Checkout the project and compile your own full jar (all dependencies included):
git clone git@github.com:soulgalore/crawler.git
or add it to Maven, if you want to include the crawler in your project:
<dependency> <groupId>com.soulgalore</groupId> <artifactId>crawler</artifactId> <version>1.5.11</version> </dependency>
Running from the jar, fetching two levels depth and only fetch urls that contains "/tagg/"

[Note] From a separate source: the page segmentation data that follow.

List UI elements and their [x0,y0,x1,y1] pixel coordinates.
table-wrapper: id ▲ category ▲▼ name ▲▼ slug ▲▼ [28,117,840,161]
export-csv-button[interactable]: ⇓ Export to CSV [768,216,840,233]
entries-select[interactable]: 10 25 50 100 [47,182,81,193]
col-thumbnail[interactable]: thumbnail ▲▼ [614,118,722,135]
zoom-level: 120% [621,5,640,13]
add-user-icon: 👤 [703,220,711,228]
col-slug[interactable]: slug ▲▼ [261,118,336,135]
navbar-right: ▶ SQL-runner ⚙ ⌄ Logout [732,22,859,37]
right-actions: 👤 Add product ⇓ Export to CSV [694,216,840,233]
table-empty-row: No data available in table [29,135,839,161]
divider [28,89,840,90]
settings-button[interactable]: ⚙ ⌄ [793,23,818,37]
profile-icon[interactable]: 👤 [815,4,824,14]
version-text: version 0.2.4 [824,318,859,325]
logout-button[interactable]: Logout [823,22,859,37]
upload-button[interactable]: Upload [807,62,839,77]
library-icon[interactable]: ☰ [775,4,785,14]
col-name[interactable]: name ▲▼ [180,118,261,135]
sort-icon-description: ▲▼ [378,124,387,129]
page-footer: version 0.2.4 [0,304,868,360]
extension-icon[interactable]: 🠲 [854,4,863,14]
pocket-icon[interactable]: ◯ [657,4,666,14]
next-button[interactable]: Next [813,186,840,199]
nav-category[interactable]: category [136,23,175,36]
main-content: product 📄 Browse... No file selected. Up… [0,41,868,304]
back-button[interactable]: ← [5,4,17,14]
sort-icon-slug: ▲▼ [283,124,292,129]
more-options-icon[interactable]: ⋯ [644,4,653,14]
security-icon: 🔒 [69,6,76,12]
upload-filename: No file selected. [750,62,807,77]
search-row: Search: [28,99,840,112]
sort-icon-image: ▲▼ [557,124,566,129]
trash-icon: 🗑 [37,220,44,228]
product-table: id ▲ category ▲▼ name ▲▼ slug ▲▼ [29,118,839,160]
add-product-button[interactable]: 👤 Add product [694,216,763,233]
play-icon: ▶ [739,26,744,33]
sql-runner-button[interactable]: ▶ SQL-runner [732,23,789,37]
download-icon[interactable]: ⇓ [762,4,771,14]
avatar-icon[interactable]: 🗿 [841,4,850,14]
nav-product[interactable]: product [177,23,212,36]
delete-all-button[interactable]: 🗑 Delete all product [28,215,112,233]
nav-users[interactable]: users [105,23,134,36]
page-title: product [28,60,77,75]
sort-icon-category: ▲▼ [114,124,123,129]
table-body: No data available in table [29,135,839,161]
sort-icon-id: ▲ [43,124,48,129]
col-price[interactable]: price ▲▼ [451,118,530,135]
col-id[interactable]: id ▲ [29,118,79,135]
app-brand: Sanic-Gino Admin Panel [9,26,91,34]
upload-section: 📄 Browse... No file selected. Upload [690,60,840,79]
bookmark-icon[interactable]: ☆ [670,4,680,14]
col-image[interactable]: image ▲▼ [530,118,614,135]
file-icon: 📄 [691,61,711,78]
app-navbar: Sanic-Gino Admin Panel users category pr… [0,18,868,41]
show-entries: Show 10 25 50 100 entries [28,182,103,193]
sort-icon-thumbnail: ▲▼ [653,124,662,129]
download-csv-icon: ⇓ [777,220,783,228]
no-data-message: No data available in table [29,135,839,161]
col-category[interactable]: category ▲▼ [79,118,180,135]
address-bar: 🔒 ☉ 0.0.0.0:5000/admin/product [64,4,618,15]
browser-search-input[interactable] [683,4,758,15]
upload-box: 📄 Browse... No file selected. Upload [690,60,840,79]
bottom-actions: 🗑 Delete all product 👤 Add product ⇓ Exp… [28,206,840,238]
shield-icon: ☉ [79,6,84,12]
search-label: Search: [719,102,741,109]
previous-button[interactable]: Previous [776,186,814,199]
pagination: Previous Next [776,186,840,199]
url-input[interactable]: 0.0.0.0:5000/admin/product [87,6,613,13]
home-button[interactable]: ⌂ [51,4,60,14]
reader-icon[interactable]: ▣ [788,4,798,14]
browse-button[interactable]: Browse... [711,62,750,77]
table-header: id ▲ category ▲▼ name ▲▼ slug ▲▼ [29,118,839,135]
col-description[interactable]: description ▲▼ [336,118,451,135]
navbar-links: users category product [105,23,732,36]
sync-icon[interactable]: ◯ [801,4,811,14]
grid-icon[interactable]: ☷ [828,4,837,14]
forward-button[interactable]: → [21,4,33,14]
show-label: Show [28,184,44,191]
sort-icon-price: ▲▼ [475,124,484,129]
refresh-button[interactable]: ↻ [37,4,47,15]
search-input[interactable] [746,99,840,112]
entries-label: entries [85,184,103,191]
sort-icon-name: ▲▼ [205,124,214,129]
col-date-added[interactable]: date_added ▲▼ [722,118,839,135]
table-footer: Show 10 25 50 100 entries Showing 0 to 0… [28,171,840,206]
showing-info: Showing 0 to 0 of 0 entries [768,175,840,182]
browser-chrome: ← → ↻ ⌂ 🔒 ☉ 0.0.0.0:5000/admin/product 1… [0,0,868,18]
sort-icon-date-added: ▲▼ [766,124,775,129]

java -jar crawler-1.5.11-full.jar -u http://soulislove.com -l 2 -p /tagg/
Running from the jar, adding base auth
java -jar -Dcom.soulgalore.crawler.auth=soulgalore.com:80:peter:secret crawler-1.5.11-full.jar -u http://soulislove.com
Running from the jar, output urls in csv file
java -cp crawler-1.5.11-full.jar com.soulgalore.crawler.run.CrawlToCsv -u http://soulislove.com
Running from the jar, output urls into two text files: workingurls.txt and nonworkingurls.txt
java -cp crawler-1.5.11-full.jar com.soulgalore.crawler.run.CrawlToFile -u http://soulislove.com -f workingurls.txt -ef nonworkingurls.txt
Running from the jar, verify that assets are ok
java -cp crawler-1.5.11-full.jar com.soulgalore.crawler.run.CrawlAndVerifyAssets -u http://www.peterhedenskog.com
Copyright 2014 Peter Hedenskog
Licensed under the Apache License, Version 2.0 (the "License"); you may not use this file except in compliance with the License. You may obtain a copy of the License at
http://www.apache.org/licenses/LICENSE-2.0
Unless required by applicable law or agreed to in writing, software distributed under the License is distributed on an "AS IS" BASIS, WITHOUT WARRANTIES OR CONDITIONS OF ANY KIND, either express or implied. See the License for the specific language governing permissions and limitations under the License.